STA 363/663 Lab 5

Complete all Questions and submit your final PDF or html under Assignments in Canvas.

The Goal

In our last class together, we started to explore splines. These are a special type of regression model that we use when the relationship between a numeric feature \(X\) and a numeric response variable \(Y\) is a curve which is not well matched to a polynomial.

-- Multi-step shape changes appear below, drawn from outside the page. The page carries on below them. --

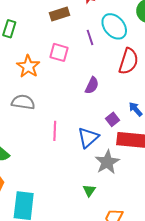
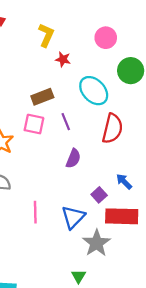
brown rectangle: (59, 14) -> (42, 97), moved
purple line: (90, 37) -> (66, 122), moved

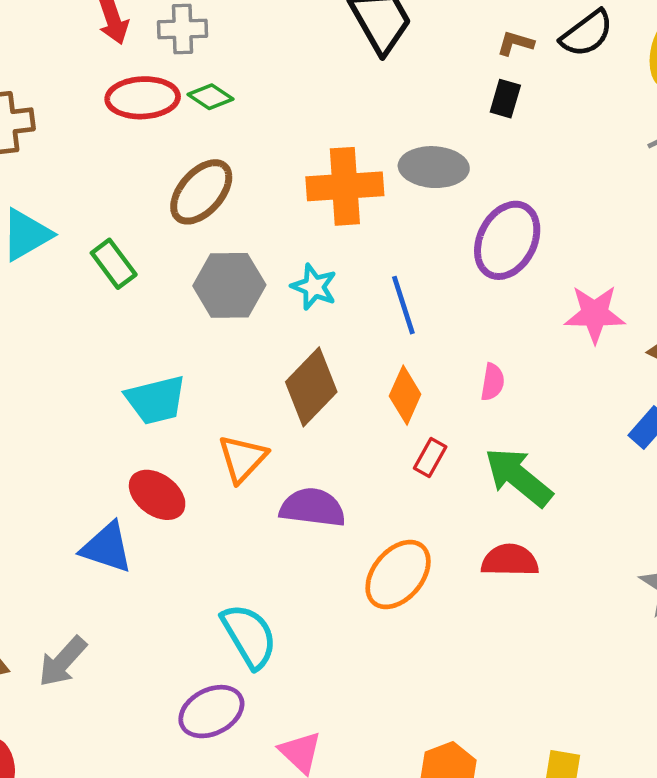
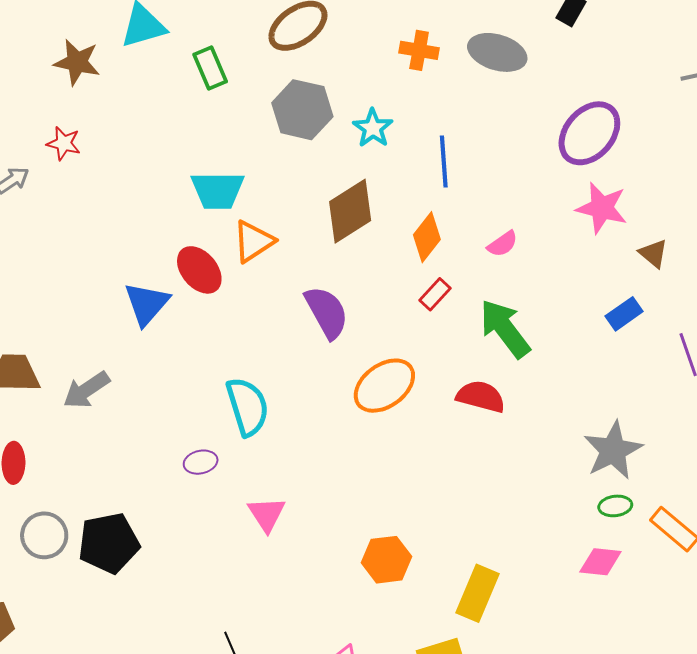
orange cross: (345, 186) -> (419, 50), size x0.6
purple ellipse: (507, 240) -> (589, 133), moved
pink semicircle: (493, 382) -> (503, 244), turned 32
orange triangle: (242, 459) -> (254, 241), moved
purple semicircle: (313, 508) -> (327, 312), turned 40
blue triangle: (107, 548) -> (147, 304), turned 39
purple ellipse: (211, 712) -> (201, 462), size x0.6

Today, we are going to work on splines. Our goal is to increase our understanding of spline models, to practice building spline models in R, and to try assessing the predictive accuracy of splines models.

The Data

The data you need can be found on Canvas. When you load the data in, it should have 50598 rows and 79 columns. The data set contains information on different countries, and there are multiple rows of information for each country. These variables include things like population and GDP for a country for a given year. We are interested in \(X=\) the number of people living in the country and \(Y\) = the amount of carbon dioxide (CO2) the country produces.

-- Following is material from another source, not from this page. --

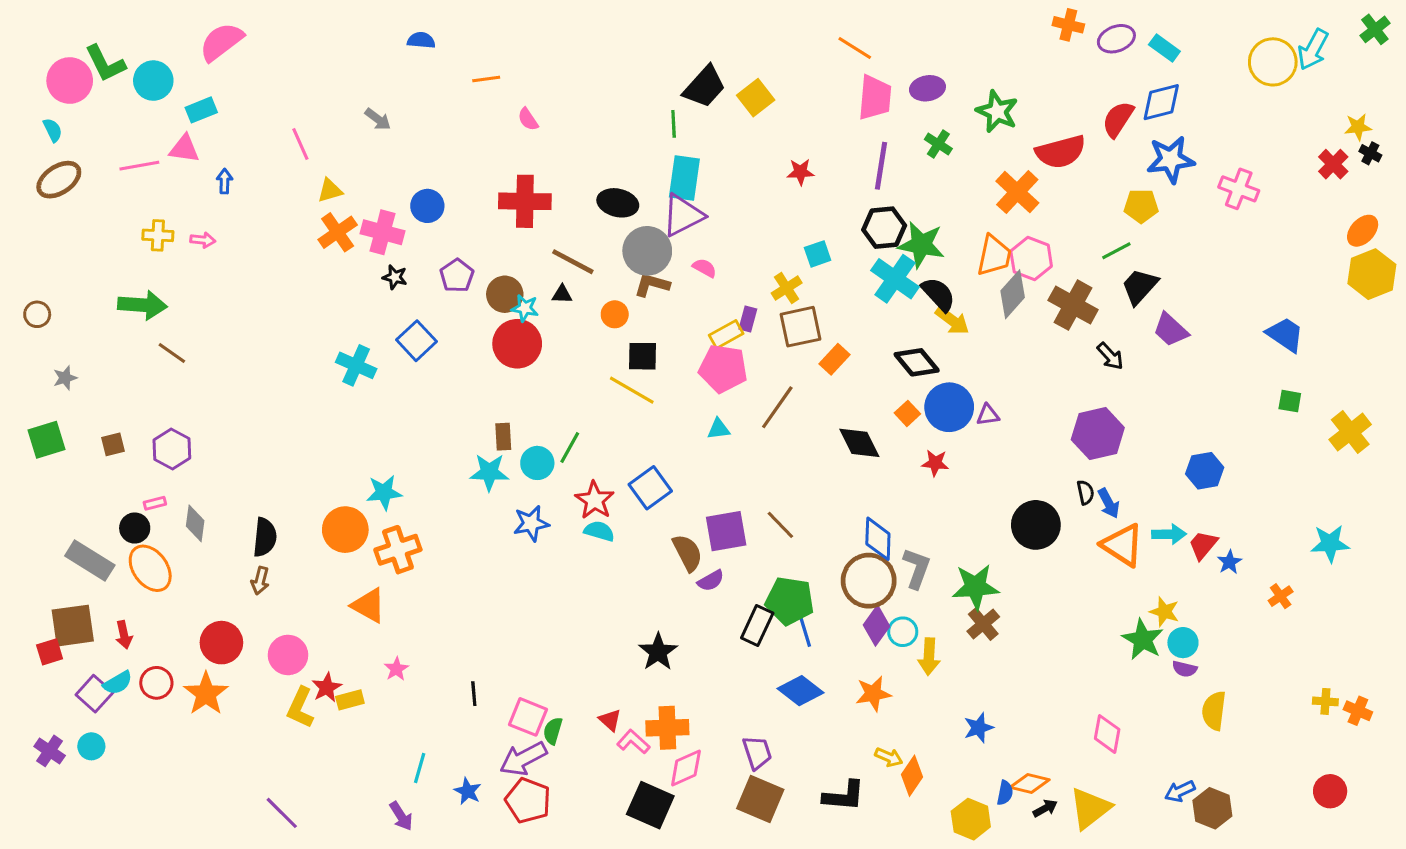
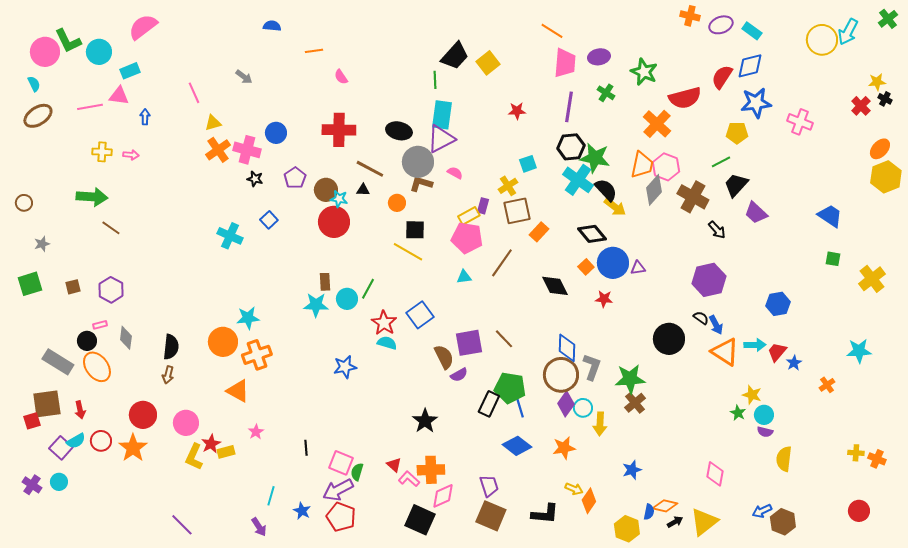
blue square: (417, 341) -> (269, 220), size x0.7
black semicircle: (1085, 492) -> (701, 318), turned -42
blue star: (531, 523) -> (345, 367), moved
green star: (1143, 639) -> (738, 413), size x0.6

We are going to focus on just the United States today, so we can subset our data down to only the rows relating to the United States.

dataUS <- subset(owid.co2.data, country == "United States")

When you run the code above, you should end up with a data set of \(n=222\) rows. This is the data set we will work with for today, so you can remove the original data set if you wish.

rm(owid.co2.data)

EDA

Now that we have our data, the next step is to visualize the relationship that we are interested in. Recall that we want to build a model for \(Y\) = the amount of carbon dioxide (CO2) in kilotons the country produces using \(X=\) the number of people living in the country as a feature.

Question 1

Make a scatter plot to explore the relationship between population (X) and CO2 production (Y). Make sure you appropriately label your axes and title the plot Figure 1.

Question 2

What about the shape of the relationship suggests that a spline model might be an appropriate choice?

Choosing a knot

For our first model for these data, we are going to start off with a spline model with only one knot. Why? This choice has nothing to do with the graph and everything to do with us exploring splines. We want to make sure we are all comfortable with the equation for a spline model and with what the model is actually doing, and it is easiest to do this with only one knot.

To choose the single knot, we will use the cut_number function, which is in the ggplot2 package. This function will divide the domain of \(X\) into two regions such that roughly the same number of rows in the data end up in each region.

table(cut_number(dataUS$population,2))

When we do this, you will notice that the numbers are very large, since our feature \(X =\) population is recorded in numbers of people. The population of the US is many, many people, so we end up with large values in the domain.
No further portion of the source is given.